# Data under study

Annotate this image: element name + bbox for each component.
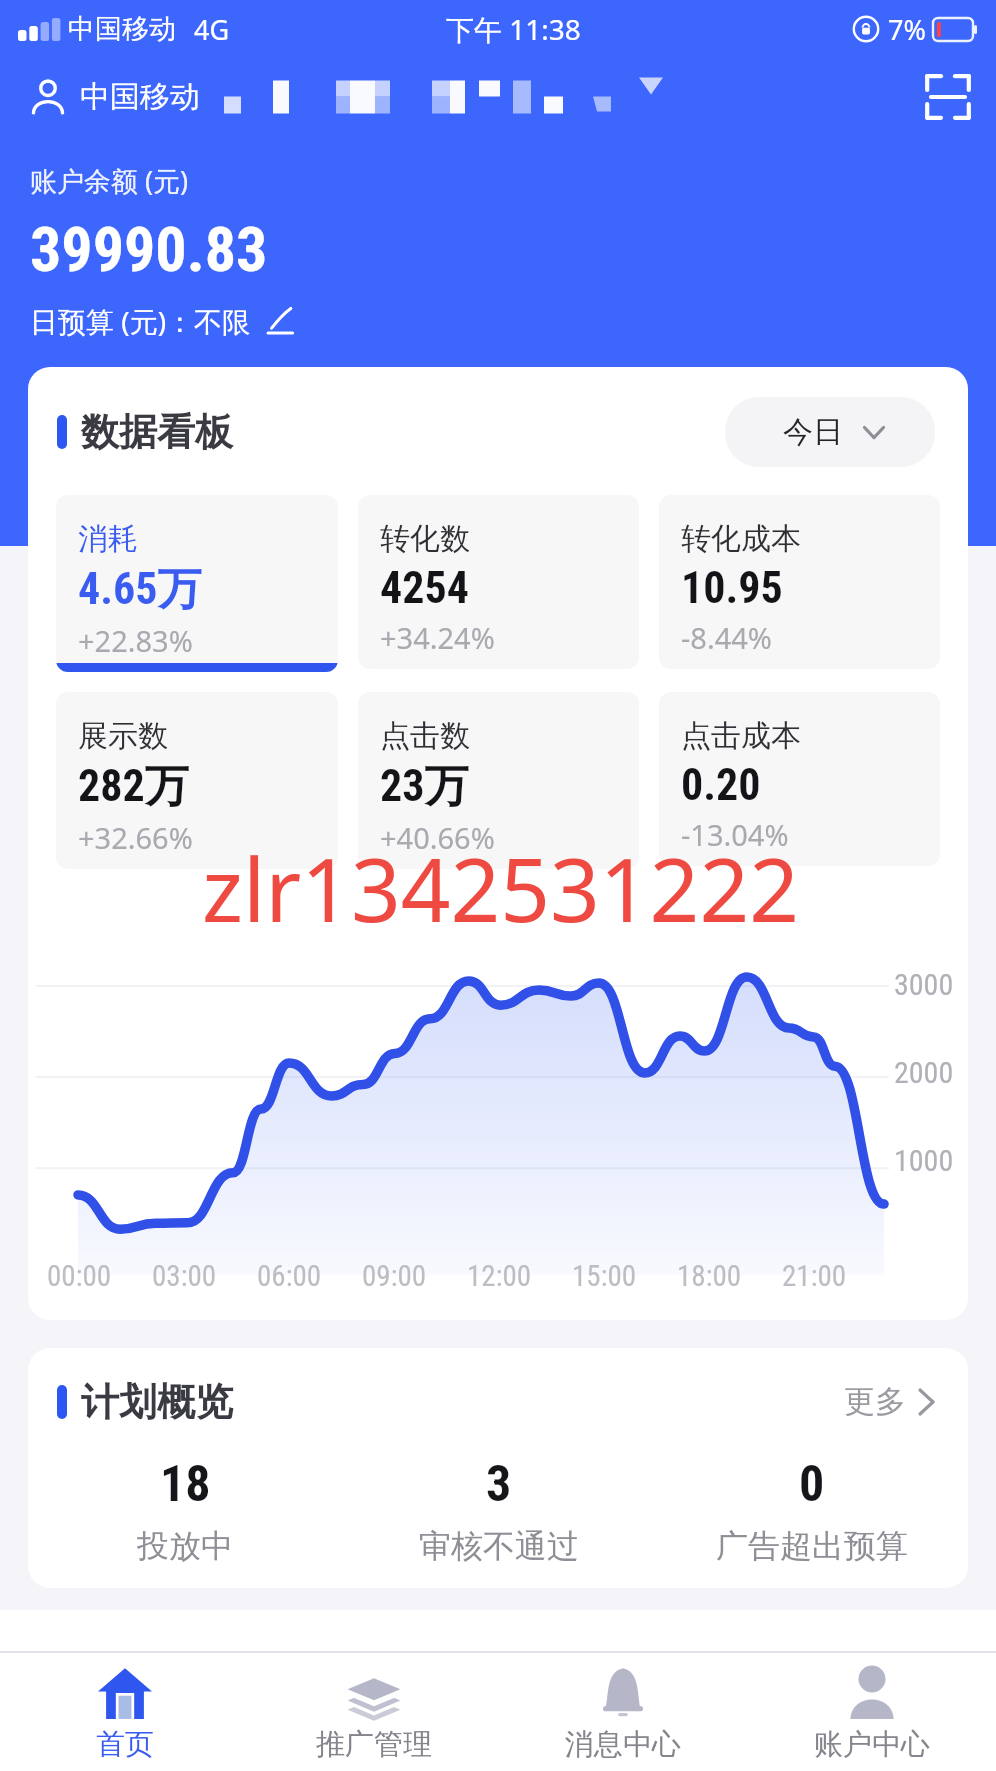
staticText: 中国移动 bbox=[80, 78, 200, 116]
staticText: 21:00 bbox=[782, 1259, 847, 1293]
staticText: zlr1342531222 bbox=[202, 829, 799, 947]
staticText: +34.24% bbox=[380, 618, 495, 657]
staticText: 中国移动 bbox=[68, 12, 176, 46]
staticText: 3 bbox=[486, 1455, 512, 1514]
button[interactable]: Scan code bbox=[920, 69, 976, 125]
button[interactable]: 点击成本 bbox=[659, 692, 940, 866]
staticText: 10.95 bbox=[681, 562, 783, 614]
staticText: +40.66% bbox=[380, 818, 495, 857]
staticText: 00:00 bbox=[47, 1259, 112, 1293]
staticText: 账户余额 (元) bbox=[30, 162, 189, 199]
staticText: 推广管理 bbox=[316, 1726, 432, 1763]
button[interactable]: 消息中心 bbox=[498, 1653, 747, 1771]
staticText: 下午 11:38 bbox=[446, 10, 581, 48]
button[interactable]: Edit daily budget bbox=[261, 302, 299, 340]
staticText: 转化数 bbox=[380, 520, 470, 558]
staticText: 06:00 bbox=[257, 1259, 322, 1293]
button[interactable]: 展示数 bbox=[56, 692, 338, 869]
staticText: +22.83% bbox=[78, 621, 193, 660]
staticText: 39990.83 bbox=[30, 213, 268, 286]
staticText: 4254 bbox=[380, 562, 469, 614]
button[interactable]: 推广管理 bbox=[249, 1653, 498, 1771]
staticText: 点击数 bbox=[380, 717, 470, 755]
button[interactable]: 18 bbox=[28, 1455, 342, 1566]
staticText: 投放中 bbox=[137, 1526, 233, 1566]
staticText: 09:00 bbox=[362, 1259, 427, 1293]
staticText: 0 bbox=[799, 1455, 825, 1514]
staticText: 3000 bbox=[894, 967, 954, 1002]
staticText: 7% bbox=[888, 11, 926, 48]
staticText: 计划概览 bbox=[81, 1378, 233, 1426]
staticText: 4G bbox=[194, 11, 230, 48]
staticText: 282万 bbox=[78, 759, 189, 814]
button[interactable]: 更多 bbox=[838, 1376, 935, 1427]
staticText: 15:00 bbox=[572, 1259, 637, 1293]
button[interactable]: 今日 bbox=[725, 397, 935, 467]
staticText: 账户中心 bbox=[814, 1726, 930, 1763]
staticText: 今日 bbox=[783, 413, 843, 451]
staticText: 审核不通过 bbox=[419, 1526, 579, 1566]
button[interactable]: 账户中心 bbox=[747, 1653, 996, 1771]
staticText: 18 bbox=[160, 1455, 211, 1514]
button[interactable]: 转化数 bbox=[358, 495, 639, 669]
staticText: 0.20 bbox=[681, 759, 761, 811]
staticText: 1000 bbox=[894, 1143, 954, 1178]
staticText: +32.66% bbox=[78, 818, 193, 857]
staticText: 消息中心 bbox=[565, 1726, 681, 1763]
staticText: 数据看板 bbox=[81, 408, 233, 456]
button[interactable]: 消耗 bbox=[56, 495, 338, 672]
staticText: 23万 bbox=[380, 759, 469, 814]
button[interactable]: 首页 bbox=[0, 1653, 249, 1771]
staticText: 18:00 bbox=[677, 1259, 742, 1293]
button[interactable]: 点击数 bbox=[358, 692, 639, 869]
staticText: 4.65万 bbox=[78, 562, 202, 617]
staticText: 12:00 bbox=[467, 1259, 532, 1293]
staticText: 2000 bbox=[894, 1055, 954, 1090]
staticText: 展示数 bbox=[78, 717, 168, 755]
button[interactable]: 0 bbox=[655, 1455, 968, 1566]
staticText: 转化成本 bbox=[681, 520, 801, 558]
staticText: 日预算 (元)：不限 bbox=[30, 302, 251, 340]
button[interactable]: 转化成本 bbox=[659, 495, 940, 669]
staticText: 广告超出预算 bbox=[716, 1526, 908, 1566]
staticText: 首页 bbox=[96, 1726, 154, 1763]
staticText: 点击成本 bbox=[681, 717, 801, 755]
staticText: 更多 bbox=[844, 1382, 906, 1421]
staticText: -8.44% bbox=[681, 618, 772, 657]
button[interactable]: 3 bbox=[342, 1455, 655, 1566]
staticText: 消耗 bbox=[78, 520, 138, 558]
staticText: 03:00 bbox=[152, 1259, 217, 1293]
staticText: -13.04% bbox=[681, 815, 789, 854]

# Task details
Copy each line in the entries above where the word "消息中心" shows up.

# Solved problem
button[interactable]: 消息中心 bbox=[498, 1653, 747, 1771]
staticText: 消息中心 bbox=[565, 1726, 681, 1763]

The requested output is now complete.